Graham notes that although Afghanistan is no longer under Taliban rule, the situation is far from stabilized. "The Taliban have not so much been killed and vanquished as allowed to recede into the countryside or realign themselves with opposition groups, keeping their weapons along the way." A lot of the progress made by the U.S. is due to fighters switching sides, he notes.

"In this latest phase of the war, as in earlier ones, the United States is relying on local opposition groups to do much of the fighting on the ground, thus avoiding the need for large numbers of U.S. ground troops. As long as the Taliban were still in control, the United States shared an interest with those Afghan tribes and ethnic groups willing to pick up arms against the Taliban." But, Graham says, "that may be changing."

He notes that with the Taliban gone, opposition groups may start pursuing some of their own objectives, which may conflict with the regional interests of the U.S. and thereby undermine the solidarity of anti-Taliban forces.

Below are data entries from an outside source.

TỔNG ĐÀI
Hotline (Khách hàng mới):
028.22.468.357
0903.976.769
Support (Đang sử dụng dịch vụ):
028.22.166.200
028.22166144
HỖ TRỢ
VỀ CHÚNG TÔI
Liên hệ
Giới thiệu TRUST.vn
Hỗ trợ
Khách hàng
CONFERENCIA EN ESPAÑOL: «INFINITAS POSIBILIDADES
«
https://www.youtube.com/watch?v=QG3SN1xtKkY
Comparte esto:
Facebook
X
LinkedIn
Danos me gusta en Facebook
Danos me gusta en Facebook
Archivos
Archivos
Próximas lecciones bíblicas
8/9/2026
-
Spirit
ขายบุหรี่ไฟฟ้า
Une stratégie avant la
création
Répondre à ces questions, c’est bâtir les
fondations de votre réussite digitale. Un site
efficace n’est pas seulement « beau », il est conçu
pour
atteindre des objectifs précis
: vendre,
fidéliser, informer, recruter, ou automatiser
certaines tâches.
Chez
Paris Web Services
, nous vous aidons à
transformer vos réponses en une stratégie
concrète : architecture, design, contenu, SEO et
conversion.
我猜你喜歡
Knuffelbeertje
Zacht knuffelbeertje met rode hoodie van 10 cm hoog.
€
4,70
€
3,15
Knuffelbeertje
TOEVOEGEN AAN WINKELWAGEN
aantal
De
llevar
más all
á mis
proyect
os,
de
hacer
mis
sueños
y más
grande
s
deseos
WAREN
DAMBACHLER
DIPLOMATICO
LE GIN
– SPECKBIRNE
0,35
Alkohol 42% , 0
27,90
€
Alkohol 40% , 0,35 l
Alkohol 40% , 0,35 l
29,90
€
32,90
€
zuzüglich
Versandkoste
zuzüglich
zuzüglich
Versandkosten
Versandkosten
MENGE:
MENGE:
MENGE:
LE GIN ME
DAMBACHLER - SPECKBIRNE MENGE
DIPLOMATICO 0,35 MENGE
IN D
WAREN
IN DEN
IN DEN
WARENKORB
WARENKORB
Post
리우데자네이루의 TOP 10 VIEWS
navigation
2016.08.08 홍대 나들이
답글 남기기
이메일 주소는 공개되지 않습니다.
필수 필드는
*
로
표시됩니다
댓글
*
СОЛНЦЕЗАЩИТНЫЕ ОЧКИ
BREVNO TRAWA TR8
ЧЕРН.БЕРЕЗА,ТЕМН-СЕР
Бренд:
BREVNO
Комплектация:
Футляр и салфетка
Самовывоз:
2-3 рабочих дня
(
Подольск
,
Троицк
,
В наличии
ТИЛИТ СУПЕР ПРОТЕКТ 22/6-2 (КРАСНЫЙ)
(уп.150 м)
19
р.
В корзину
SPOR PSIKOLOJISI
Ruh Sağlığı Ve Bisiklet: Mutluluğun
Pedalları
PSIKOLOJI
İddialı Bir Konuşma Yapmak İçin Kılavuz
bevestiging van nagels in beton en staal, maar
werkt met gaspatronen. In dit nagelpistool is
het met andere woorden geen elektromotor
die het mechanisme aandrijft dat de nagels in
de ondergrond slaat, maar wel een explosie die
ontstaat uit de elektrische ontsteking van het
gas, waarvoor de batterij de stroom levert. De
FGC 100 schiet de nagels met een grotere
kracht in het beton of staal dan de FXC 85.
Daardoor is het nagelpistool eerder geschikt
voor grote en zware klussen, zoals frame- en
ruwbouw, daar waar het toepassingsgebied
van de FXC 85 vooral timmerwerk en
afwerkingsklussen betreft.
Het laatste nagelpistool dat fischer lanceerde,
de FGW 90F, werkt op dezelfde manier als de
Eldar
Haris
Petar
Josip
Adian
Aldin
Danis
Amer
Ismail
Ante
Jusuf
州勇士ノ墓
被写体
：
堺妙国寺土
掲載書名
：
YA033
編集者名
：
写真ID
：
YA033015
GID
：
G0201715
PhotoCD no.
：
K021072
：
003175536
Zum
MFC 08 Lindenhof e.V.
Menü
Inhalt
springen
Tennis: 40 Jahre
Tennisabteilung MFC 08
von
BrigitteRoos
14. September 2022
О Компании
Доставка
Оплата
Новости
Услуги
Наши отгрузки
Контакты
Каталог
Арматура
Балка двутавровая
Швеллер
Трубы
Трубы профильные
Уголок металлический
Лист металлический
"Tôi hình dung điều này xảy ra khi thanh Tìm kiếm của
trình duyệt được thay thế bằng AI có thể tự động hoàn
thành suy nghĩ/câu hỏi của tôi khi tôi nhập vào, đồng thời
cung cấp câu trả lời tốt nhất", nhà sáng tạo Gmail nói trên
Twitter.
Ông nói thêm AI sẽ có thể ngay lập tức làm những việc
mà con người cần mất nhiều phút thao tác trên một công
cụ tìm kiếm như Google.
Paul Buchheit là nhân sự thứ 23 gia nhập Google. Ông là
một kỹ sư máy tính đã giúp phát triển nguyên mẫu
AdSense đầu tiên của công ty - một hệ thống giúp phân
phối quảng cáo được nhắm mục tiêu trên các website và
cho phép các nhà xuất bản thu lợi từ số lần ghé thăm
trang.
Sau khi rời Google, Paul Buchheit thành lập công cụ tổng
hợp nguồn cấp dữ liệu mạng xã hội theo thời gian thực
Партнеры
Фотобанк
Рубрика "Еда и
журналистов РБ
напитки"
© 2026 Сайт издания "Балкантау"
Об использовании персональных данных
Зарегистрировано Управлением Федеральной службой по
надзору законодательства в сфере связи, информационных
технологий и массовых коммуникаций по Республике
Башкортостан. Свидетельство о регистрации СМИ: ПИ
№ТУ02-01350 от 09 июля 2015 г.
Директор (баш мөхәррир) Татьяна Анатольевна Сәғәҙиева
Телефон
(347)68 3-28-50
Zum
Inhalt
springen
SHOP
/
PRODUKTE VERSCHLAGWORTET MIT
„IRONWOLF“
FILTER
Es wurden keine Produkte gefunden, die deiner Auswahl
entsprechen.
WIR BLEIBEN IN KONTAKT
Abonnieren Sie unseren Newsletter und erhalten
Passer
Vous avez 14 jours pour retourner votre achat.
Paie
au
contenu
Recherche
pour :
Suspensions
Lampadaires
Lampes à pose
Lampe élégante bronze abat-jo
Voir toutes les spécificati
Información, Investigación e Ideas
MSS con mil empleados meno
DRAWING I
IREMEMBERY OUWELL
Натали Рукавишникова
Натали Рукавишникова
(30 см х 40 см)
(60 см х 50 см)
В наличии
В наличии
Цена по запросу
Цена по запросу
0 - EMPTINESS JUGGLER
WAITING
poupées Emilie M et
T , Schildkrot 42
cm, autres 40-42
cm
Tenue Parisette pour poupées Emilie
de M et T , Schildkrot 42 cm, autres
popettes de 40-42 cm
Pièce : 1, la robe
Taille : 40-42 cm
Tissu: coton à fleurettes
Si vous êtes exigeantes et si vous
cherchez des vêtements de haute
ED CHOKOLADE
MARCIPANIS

The editor of "Newsweek" magazine's international edition, Fareed Zakaria, writes that there are already some hopeful signs for Afghanistan's future. "So far there have been very few reprisals by the victors -- a marked shift in behavior. The neighboring powers [are] not competing to destabilize the country, as they did in the past, but working to stabilize it. Perhaps most significant, the generation of Afghans who thrived on the feuds of the civil war are being replaced by a younger wave of leaders who want to build a modern country. Rapacious warlords like Abdul Rashid Dostum may represent the past, and moderate, modern men like the interim president, Hamid Karzai, the future."

"But first you need peace," says Zakaria. "The chief lesson that the international community has learned over the last decade is that when a country is still plagued by problems of basic [security], peacekeeping and reconstruction are impossible. The other important lesson is that the United Nations cannot provide this security. It must come from the major powers."

Thus, he says, the most urgent priority in Afghanistan "is a strong, multinational force that will bring security and stability to Kabul." Beyond this, "security must come from agreements between the Afghan warlords." This "will be a test of their desire for peace," says Zakaria, and all international aid "should hinge on their maintaining peace and security in their regions."